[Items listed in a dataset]
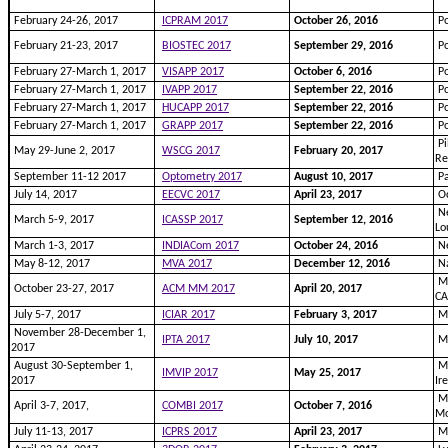
February 24-26, 2017
ICPRAM 2017
October 26, 2016
Po
February 21-23, 2017
BIOSTEC 2017
September 29, 2016
Po
February 27-March 1, 2017
VISAPP 2017
October 6, 2016
Po
February 27-March 1, 2017
IVAPP 2017
September 22, 2016
Po
February 27-March 1, 2017
HUCAPP 2017
September 22, 2016
Po
February 27-March 1, 2017
GRAPP 2017
September 22, 2016
Po
Pi
May 29-June 2, 2017
WSCG 2017
February 20, 2017
Re
September 11-12 2017
Optometry 2017
August 10, 2017
Pa
July 14, 2017
EECVC 2017
April 23, 2017
Od
Ne
March 5-9, 2017
ICASSP 2017
September 12, 2016
Lo
March 1-3, 2017
INDIACom 2017
October 24, 2016
Ne
May 8-12, 2017
MVA 2017
December 12, 2016
Na
Mo
October 23-27, 2017
ACM MM 2017
April 20, 2017
C
July 5-7, 2017
ICIAR 2017
February 3, 2017
Mo
November 28-December 1,
IPTA 2017
July 10, 2017
Mo
2017
August 30-September 1,
Ma
IMVIP 2017
May 25, 2017
2017
Ir
Ma
April 3-7, 2017,
COMBI 2017
October 7, 2016
Mo
July 11-13, 2017
ICPRS 2017
April 23, 2017
Ma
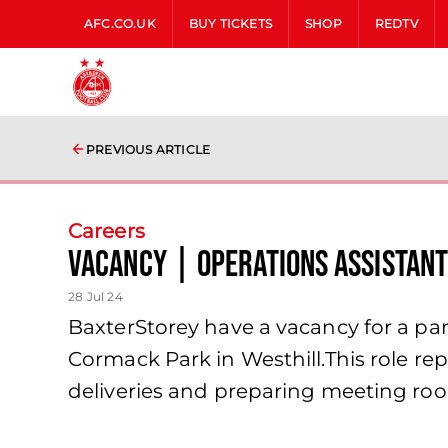
AFC.CO.UK
BUY TICKETS
SHOP
REDTV
PREVIOUS ARTICLE
Careers
Vacancy | Operations Assistan
28 Jul 24
BaxterStorey have a vacancy for a part 
Cormack Park in Westhill.This role repo
deliveries and preparing meeting ro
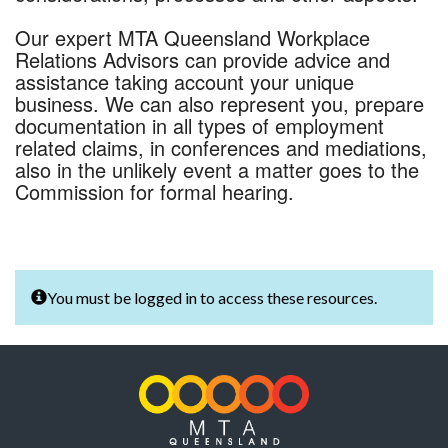
Our expert MTA Queensland Workplace
Relations Advisors can provide advice and
assistance taking account your unique
business. We can also represent you, prepare
documentation in all types of employment
related claims, in conferences and mediations,
also in the unlikely event a matter goes to the
Commission for formal hearing.
You must be logged in to access these resources.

Try it » Transcribe the data exactly and leave no picture in the copy.

Answer for the task »
February 24-26, 2017
ICPRAM 2017
October 26, 2016
Po
February 21-23, 2017
BIOSTEC 2017
September 29, 2016
Po
February 27-March 1, 2017
VISAPP 2017
October 6, 2016
Po
February 27-March 1, 2017
IVAPP 2017
September 22, 2016
Po
February 27-March 1, 2017
HUCAPP 2017
September 22, 2016
Po
February 27-March 1, 2017
GRAPP 2017
September 22, 2016
Po
Pi
May 29-June 2, 2017
WSCG 2017
February 20, 2017
Re
September 11-12 2017
Optometry 2017
August 10, 2017
Pa
July 14, 2017
EECVC 2017
April 23, 2017
Od
Ne
March 5-9, 2017
ICASSP 2017
September 12, 2016
Lo
March 1-3, 2017
INDIACom 2017
October 24, 2016
Ne
May 8-12, 2017
MVA 2017
December 12, 2016
Na
Mo
October 23-27, 2017
ACM MM 2017
April 20, 2017
C
July 5-7, 2017
ICIAR 2017
February 3, 2017
Mo
November 28-December 1,
IPTA 2017
July 10, 2017
Mo
2017
August 30-September 1,
Ma
IMVIP 2017
May 25, 2017
2017
Ir
Ma
April 3-7, 2017,
COMBI 2017
October 7, 2016
Mo
July 11-13, 2017
ICPRS 2017
April 23, 2017
Ma
AFC.CO.UK
BUY TICKETS
SHOP
REDTV
PREVIOUS ARTICLE
Careers
Vacancy | Operations Assistan
28 Jul 24
BaxterStorey have a vacancy for a part 
Cormack Park in Westhill.This role repo
deliveries and preparing meeting ro
Our expert MTA Queensland Workplace
Relations Advisors can provide advice and
assistance taking account your unique
business. We can also represent you, prepare
documentation in all types of employment
related claims, in conferences and mediations,
also in the unlikely event a matter goes to the
Commission for formal hearing.
You must be logged in to access these resources.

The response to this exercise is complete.